I have a switch. It's the one that sounds like "itch" and begins with a "B". It doesn't get tripped often - but when it does, my heart pounds and impulse takes over.
So, let's set the scene...shall we?
It's an ordinary Tuesday afternoon, it's sunny, I'm happily approaching one of my favorite stores...la, la, la (skip, skip)...
This is the intersection in question. (To answer your question, yes, I drove back to the scene of the incident like a crazy person to photograph this for you)
I stood on the corner of the sidewalk on the right and a car was approaching the stop sign to the left...

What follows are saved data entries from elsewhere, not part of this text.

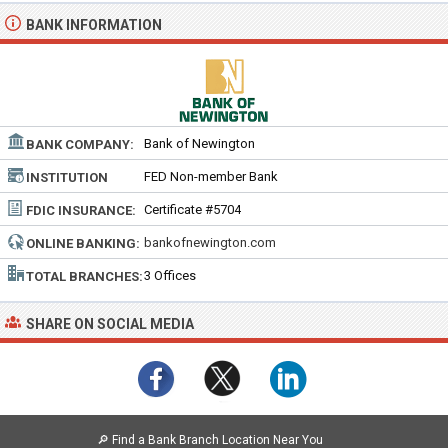
BANK INFORMATION
Bank of Newington
BANK COMPANY:
FED Non-member Bank
INSTITUTION
TYPE:
Certificate #5704
FDIC INSURANCE:
bankofnewington.com
ONLINE BANKING:
3 Offices
TOTAL BRANCHES:
SHARE ON SOCIAL MEDIA
🔎
Find a Bank Branch Location Near You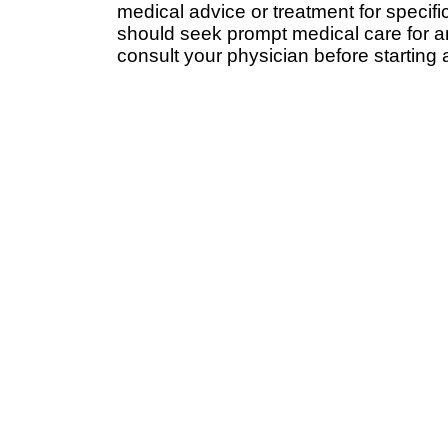
medical advice or treatment for specifi
should seek prompt medical care for a
consult your physician before starting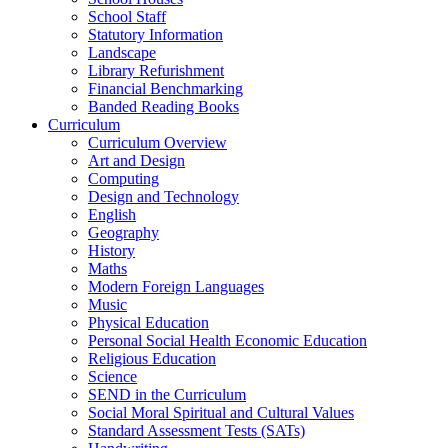
School Staff
Statutory Information
Landscape
Library Refurishment
Financial Benchmarking
Banded Reading Books
Curriculum
Curriculum Overview
Art and Design
Computing
Design and Technology
English
Geography
History
Maths
Modern Foreign Languages
Music
Physical Education
Personal Social Health Economic Education
Religious Education
Science
SEND in the Curriculum
Social Moral Spiritual and Cultural Values
Standard Assessment Tests (SATs)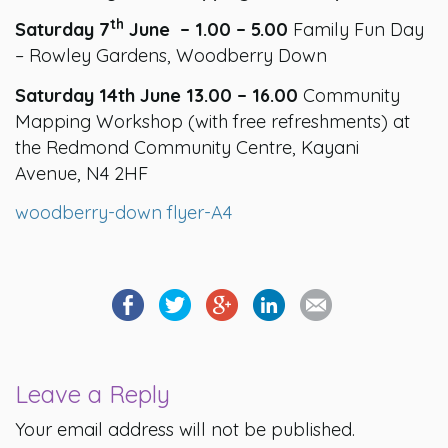
th
Saturday 7
June – 1.00 – 5.00
Family Fun Day
– Rowley Gardens, Woodberry Down
Saturday 14th June 13.00 – 16.00
Community
Mapping Workshop (with free refreshments) at
the Redmond Community Centre, Kayani
Avenue, N4 2HF
woodberry-down flyer-A4
Leave a Reply
Your email address will not be published.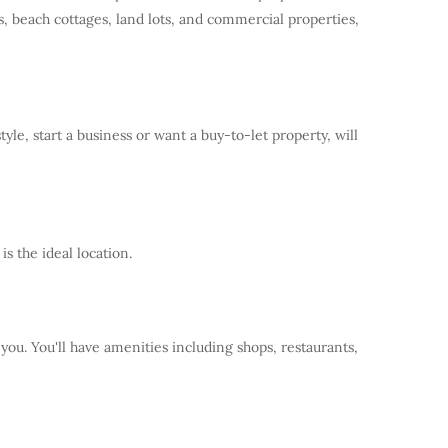
, beach cottages, land lots, and commercial properties,
e, start a business or want a buy-to-let property, will
s the ideal location.
 you. You'll have amenities including shops, restaurants,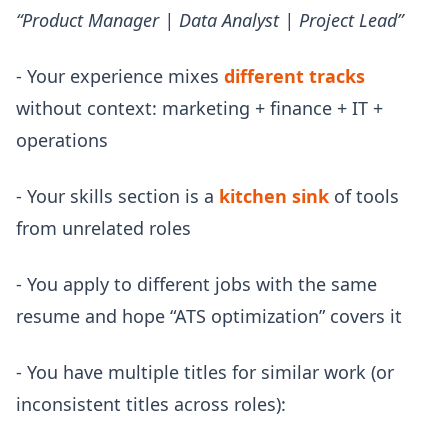
“Product Manager | Data Analyst | Project Lead”
- Your experience mixes
different tracks
without context: marketing + finance + IT +
operations
- Your skills section is a
kitchen sink
of tools
from unrelated roles
- You apply to different jobs with the same
resume and hope “ATS optimization” covers it
- You have multiple titles for similar work (or
inconsistent titles across roles):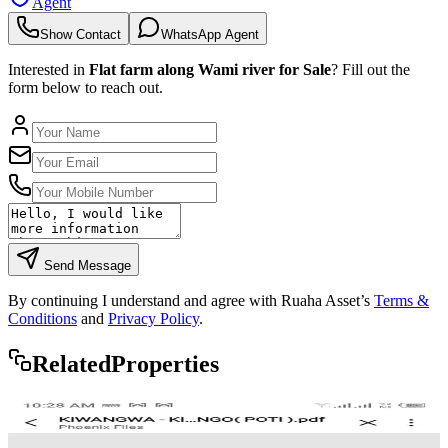
Agent
Show Contact
WhatsApp Agent
Interested in
Flat farm along Wami river for Sale
? Fill out the
form below to reach out.
Send Message
By continuing I understand and agree with Ruaha Asset’s
Terms &
Conditions
and
Privacy Policy
.
Rela
ted
Properties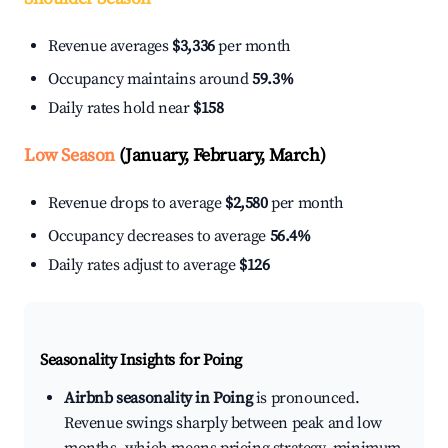
Revenue averages
$3,336
per month
Occupancy maintains around
59.3%
Daily rates hold near
$158
Low Season
(January, February, March)
Revenue drops to average
$2,580
per month
Occupancy decreases to average
56.4%
Daily rates adjust to average
$126
Seasonality Insights for Poing
Airbnb seasonality in Poing
is pronounced.
Revenue swings sharply between peak and low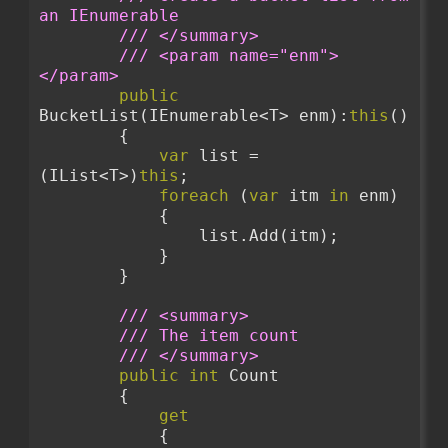
an IEnumerable
/// </summary>
/// <param name="enm">
</param>
public
BucketList(IEnumerable<T> enm):
this
()
        {
var
 list = 
(IList<T>)
this
;
foreach
 (
var
 itm 
in
 enm)
            {
                list.Add(itm);
            }
        }
/// <summary>
/// The item count
/// </summary>
public
int
 Count
        {
get
            {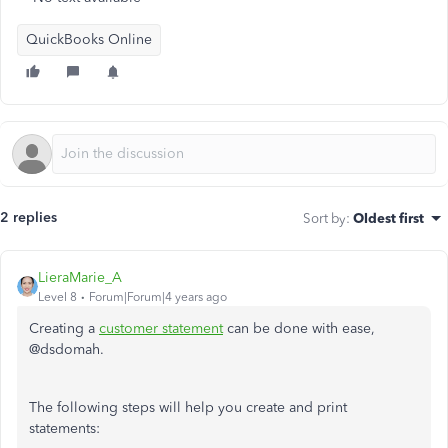
QuickBooks Online
2 replies
Sort by
:
Oldest first
LieraMarie_A
Level 8
Forum|Forum|4 years ago
Creating a
customer statement
can be done with ease,
@dsdomah.
The following steps will help you create and print
statements: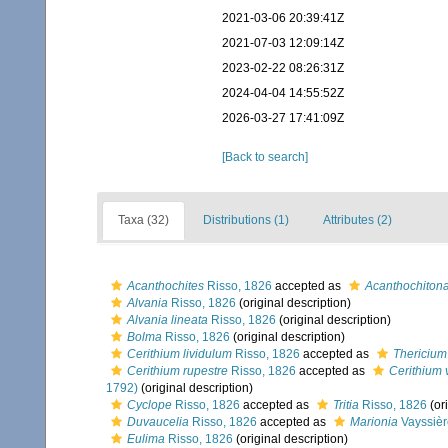
2021-03-06 20:39:41Z
2021-07-03 12:09:14Z
2023-02-22 08:26:31Z
2024-04-04 14:55:52Z
2026-03-27 17:41:09Z
[Back to search]
Taxa (32)
Distributions (1)
Attributes (2)
Acanthochites
Risso, 1826
accepted as
Acanthochiton
Alvania
Risso, 1826
(original description)
Alvania lineata
Risso, 1826
(original description)
Bolma
Risso, 1826
(original description)
Cerithium lividulum
Risso, 1826
accepted as
Thericium
Cerithium rupestre
Risso, 1826
accepted as
Cerithium 
1792)
(original description)
Cyclope
Risso, 1826
accepted as
Tritia
Risso, 1826
(ori
Duvaucelia
Risso, 1826
accepted as
Marionia
Vayssièr
Eulima
Risso, 1826
(original description)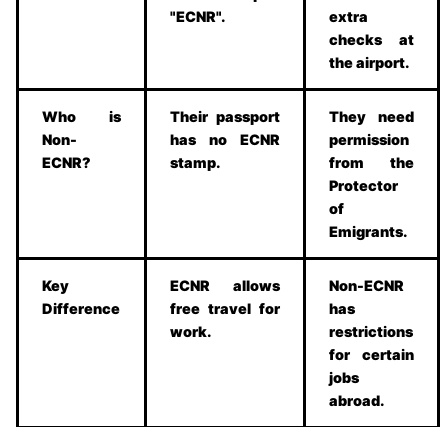
"ECNR".
extra
checks at
the airport.
Who is
Their passport
They need
Non-
has no ECNR
permission
ECNR?
stamp.
from the
Protector
of
Emigrants.
Key
ECNR allows
Non-ECNR
Difference
free travel for
has
work.
restrictions
for certain
jobs
abroad.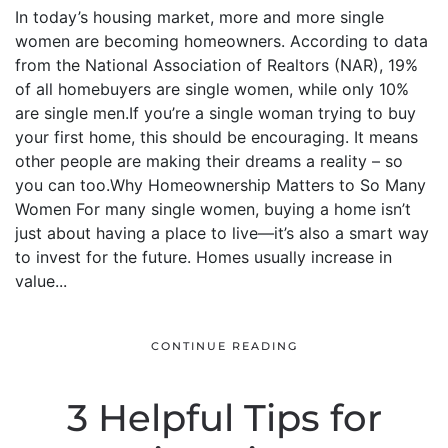
In today’s housing market, more and more single
women are becoming homeowners. According to data
from the National Association of Realtors (NAR), 19%
of all homebuyers are single women, while only 10%
are single men.If you’re a single woman trying to buy
your first home, this should be encouraging. It means
other people are making their dreams a reality – so
you can too.Why Homeownership Matters to So Many
Women For many single women, buying a home isn’t
just about having a place to live—it’s also a smart way
to invest for the future. Homes usually increase in
value...
CONTINUE READING
3 Helpful Tips for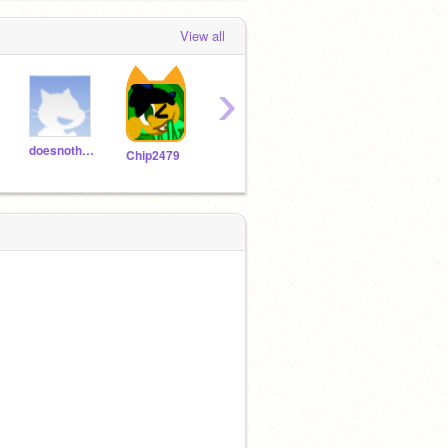
View all
›
doesnothaveausername
applejack_yeeha
BlackPizza16
Chip2479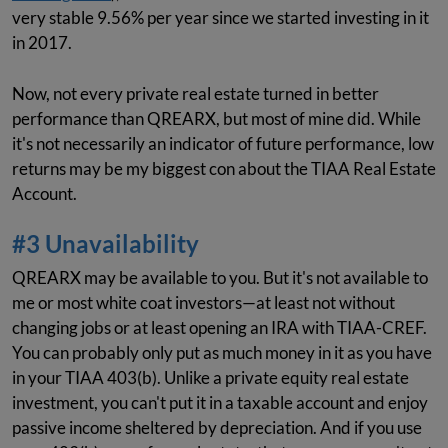
very stable 9.56% per year since we started investing in it
in 2017.
Now, not every private real estate turned in better
performance than QREARX, but most of mine did. While
it's not necessarily an indicator of future performance, low
returns may be my biggest con about the TIAA Real Estate
Account.
#3 Unavailability
QREARX may be available to you. But it's not available to
me or most white coat investors—at least not without
changing jobs or at least opening an IRA with TIAA-CREF.
You can probably only put as much money in it as you have
in your TIAA 403(b). Unlike a private equity real estate
investment, you can't put it in a taxable account and enjoy
passive income sheltered by depreciation. And if you use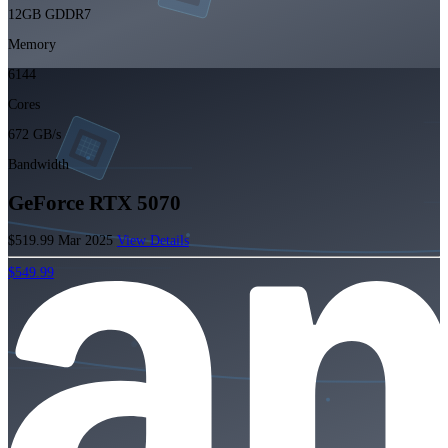
12GB GDDR7
Memory
6144
Cores
672 GB/s
Bandwidth
GeForce RTX 5070
$519.99
Mar 2025
View Details
$549.99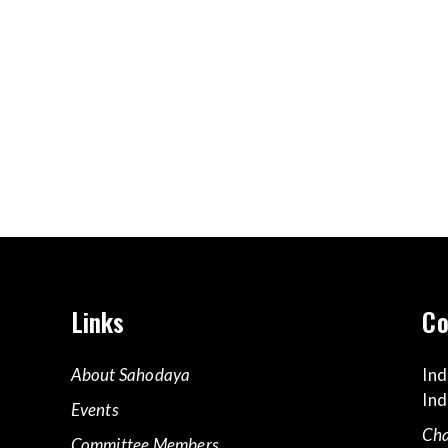
Links
Co
About Sahodaya
Ind
Ind
Events
Cha
Committee Members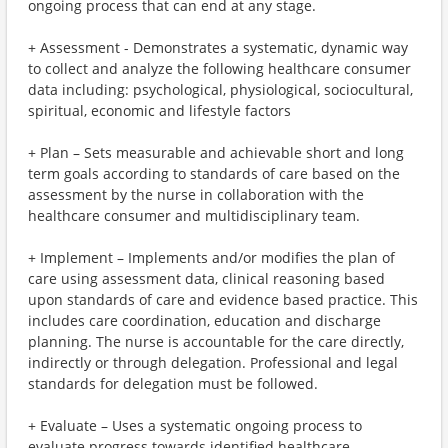
ongoing process that can end at any stage.
+ Assessment - Demonstrates a systematic, dynamic way
to collect and analyze the following healthcare consumer
data including: psychological, physiological, sociocultural,
spiritual, economic and lifestyle factors
+ Plan – Sets measurable and achievable short and long
term goals according to standards of care based on the
assessment by the nurse in collaboration with the
healthcare consumer and multidisciplinary team.
+ Implement – Implements and/or modifies the plan of
care using assessment data, clinical reasoning based
upon standards of care and evidence based practice. This
includes care coordination, education and discharge
planning. The nurse is accountable for the care directly,
indirectly or through delegation. Professional and legal
standards for delegation must be followed.
+ Evaluate – Uses a systematic ongoing process to
evaluate progress towards identified healthcare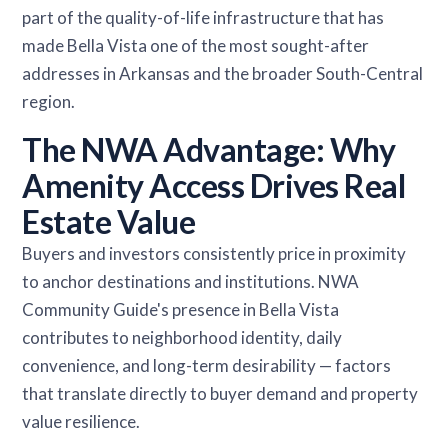
part of the quality-of-life infrastructure that has
made Bella Vista one of the most sought-after
addresses in Arkansas and the broader South-Central
region.
The NWA Advantage: Why
Amenity Access Drives Real
Estate Value
Buyers and investors consistently price in proximity
to anchor destinations and institutions. NWA
Community Guide's presence in Bella Vista
contributes to neighborhood identity, daily
convenience, and long-term desirability — factors
that translate directly to buyer demand and property
value resilience.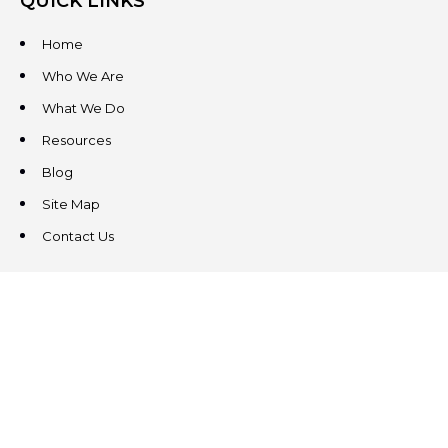
QUICK LINKS
Home
Who We Are
What We Do
Resources
Blog
Site Map
Contact Us
CONTACT US
3831 West Chester Pike
Suite 202
Newtown Square, PA 19073
(484) 324-4343
(484) 324-4343
MAIN/FAX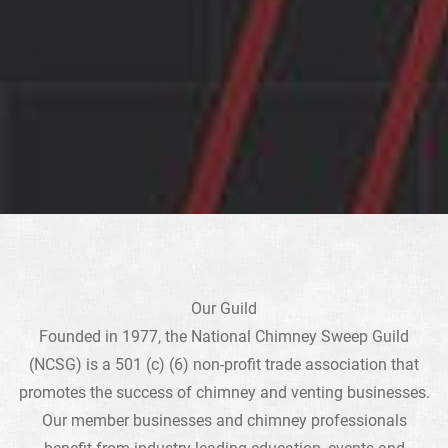
Our Guild
Founded in 1977, the National Chimney Sweep Guild
(NCSG) is a 501 (c) (6) non-profit trade association that
promotes the success of chimney and venting businesses.
Our member businesses and chimney professionals
benefit from industry-leading education, events and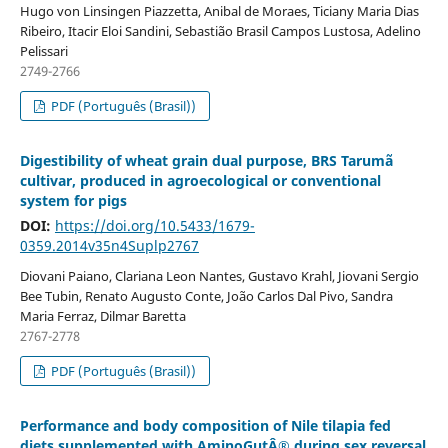
Hugo von Linsingen Piazzetta, Anibal de Moraes, Ticiany Maria Dias
Ribeiro, Itacir Eloi Sandini, Sebastião Brasil Campos Lustosa, Adelino
Pelissari
2749-2766
PDF (Português (Brasil))
Digestibility of wheat grain dual purpose, BRS Tarumã
cultivar, produced in agroecological or conventional
system for pigs
DOI:
https://doi.org/10.5433/1679-
0359.2014v35n4Suplp2767
Diovani Paiano, Clariana Leon Nantes, Gustavo Krahl, Jiovani Sergio
Bee Tubin, Renato Augusto Conte, João Carlos Dal Pivo, Sandra
Maria Ferraz, Dilmar Baretta
2767-2778
PDF (Português (Brasil))
Performance and body composition of Nile tilapia fed
diets supplemented with AminoGutÂ® during sex reversal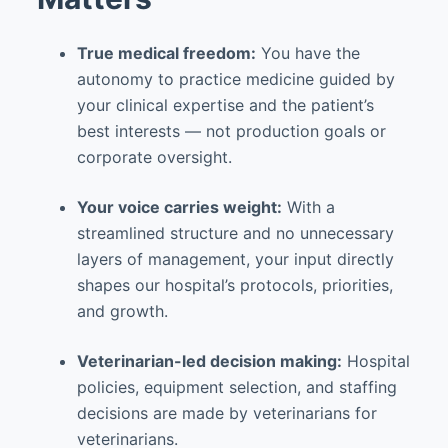
True medical freedom:
You have the
autonomy to practice medicine guided by
your clinical expertise and the patient’s
best interests — not production goals or
corporate oversight.
Your voice carries weight:
With a
streamlined structure and no unnecessary
layers of management, your input directly
shapes our hospital’s protocols, priorities,
and growth.
Veterinarian-led decision making:
Hospital
policies, equipment selection, and staffing
decisions are made by veterinarians for
veterinarians.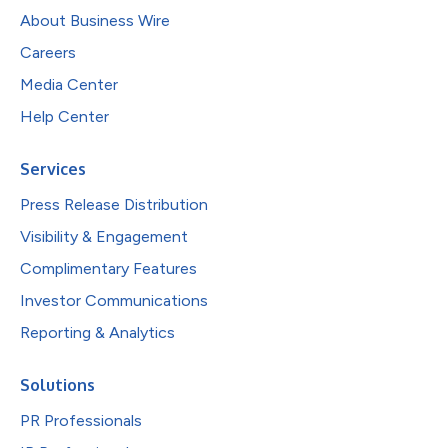
About Business Wire
Careers
Media Center
Help Center
Services
Press Release Distribution
Visibility & Engagement
Complimentary Features
Investor Communications
Reporting & Analytics
Solutions
PR Professionals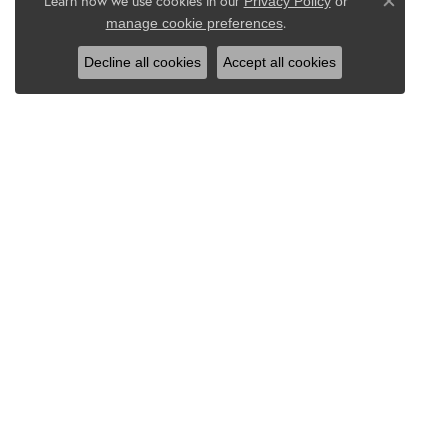
Learn how we use cookies in our
Privacy Policy
or
Close co
.
manage cookie preferences
Decline all cookies
Accept all cookies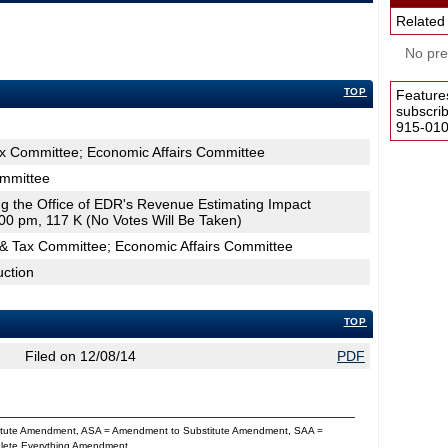
Related
No pres
TOP
Feature
subscri
915-0100
ax Committee; Economic Affairs Committee
ommittee
ing the Office of EDR's Revenue Estimating Impact
00 pm, 117 K (No Votes Will Be Taken)
& Tax Committee; Economic Affairs Committee
uction
TOP
Filed on 12/08/14
PDF
titute Amendment, ASA = Amendment to Substitute Amendment, SAA =
Delete Everything Amendment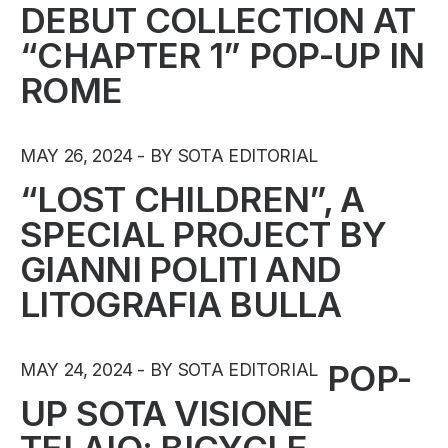
DEBUT COLLECTION AT
“CHAPTER 1” POP-UP IN
ROME
MAY 26, 2024
BY SOTA EDITORIAL
“LOST CHILDREN”, A
SPECIAL PROJECT BY
GIANNI POLITI AND
LITOGRAFIA BULLA
POP-
MAY 24, 2024
BY SOTA EDITORIAL
UP SOTA VISIONE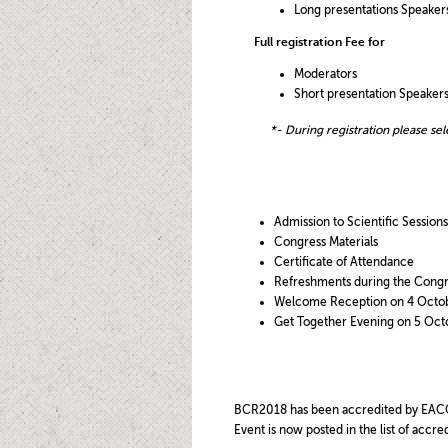
Long presentations Speakers
Full registration Fee for
Moderators
Short presentation Speakers
*- During registration pl
ease sel
Admission to Scientific Sessions
Congress Materials
Certificate of Attendance
Refreshments during the Congr
Welcome Reception on 4 Octo
Get Together Evening on 5 Oct
BCR2018 has been accredited by EAC
Event is now posted in the list of ac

See the stop sign??? It's clearly a stop sign! And just in case the large red octagon is too ambiguous for you, the word STOP is painted on the road next to it.
Here, let's take a look from the driver's perspective. Yep, definitely a stop sign.
Imagine me stepping off the curb on the opposite side. Imagine how I'm walking briskly because of all the crafty goodness that lies just beyond those doors. Imagine how excited I am to not have any kids while I'm doing this.
Now, imagine that I'm hearing the stopped car approaching...it's approaching kind of close...it's actually accelerating! Imagine me kind of quick stepping it a little faster as I glance a few times toward the accelerating car thinking "Holy crap! I've obviously just gained the power to become invisible and I can't even use this power to spy or prank people! I'm going to get hit by this car before I can even put this power to good use tapping my friends on the shoulder or moving chairs before people can sit down!"
And then...flick! The switch gets tripped (the bitch one) as I look into the windshield and see the person does indeed see me, and is just impatient.
So, now I have two choices. The first makes the most sense and is certainly the one I should have chosen: RUN! But, see, the switch was tripped and all self control is lost. I start to hustle a little faster, then, impulse takes over and I. Stop.
That's it, I. Just. Stop. I stand there with my hands on my hips, giving the most withering "Mom stink eye" I can muster and shout (no, I'm not proud of myself) "Seriously?! No, SERIOUSLY?!? You are accelerating toward me while I'm crossing in the CROSSWALK? SERIOUSLY??" (I'm not sure why I felt compelled to repeat the word "seriously" so many times. It just felt right)
The person then stopped accelerating and continued to drift toward me as I turned and took my own sweet time across the street and into the solace of my favorite JoAnn's - a whole parking lot full of people staring after me, gaping.